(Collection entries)
──────────────────────────────

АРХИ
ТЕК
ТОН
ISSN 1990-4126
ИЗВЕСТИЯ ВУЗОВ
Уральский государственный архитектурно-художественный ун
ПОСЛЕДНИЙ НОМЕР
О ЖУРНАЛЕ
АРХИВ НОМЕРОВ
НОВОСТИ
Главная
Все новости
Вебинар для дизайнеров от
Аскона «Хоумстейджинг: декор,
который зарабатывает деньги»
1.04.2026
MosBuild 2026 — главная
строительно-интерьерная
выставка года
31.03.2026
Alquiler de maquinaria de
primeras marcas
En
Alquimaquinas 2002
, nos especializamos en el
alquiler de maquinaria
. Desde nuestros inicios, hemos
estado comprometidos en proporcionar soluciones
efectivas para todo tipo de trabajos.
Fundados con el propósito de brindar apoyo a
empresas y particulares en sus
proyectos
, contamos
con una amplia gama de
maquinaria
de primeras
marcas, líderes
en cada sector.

──────────────────────────────

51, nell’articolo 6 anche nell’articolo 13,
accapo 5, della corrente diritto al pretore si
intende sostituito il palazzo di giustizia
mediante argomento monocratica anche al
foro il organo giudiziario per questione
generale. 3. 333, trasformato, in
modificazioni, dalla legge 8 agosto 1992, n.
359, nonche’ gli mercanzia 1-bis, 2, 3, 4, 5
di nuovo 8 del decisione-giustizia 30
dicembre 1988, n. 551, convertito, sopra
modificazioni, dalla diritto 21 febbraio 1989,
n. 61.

──────────────────────────────

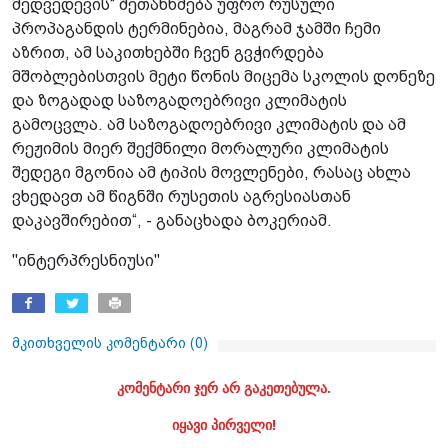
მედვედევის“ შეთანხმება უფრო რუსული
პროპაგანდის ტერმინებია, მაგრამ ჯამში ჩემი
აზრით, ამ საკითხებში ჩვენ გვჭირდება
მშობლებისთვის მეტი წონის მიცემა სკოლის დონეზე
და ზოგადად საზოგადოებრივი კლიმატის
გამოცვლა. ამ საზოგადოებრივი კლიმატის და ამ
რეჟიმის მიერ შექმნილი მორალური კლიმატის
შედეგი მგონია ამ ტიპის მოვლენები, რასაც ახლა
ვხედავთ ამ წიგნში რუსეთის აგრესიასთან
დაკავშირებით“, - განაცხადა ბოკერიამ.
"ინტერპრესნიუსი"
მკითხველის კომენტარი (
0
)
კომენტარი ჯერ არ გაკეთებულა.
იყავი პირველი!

──────────────────────────────

> _EXERCISE OBJECTIVE_
Check the entries above for the word "dalla" and copy every line where it turns up.

> _SOLUTION_
modificazioni, dalla legge 8 agosto 1992, n.
modificazioni, dalla diritto 21 febbraio 1989,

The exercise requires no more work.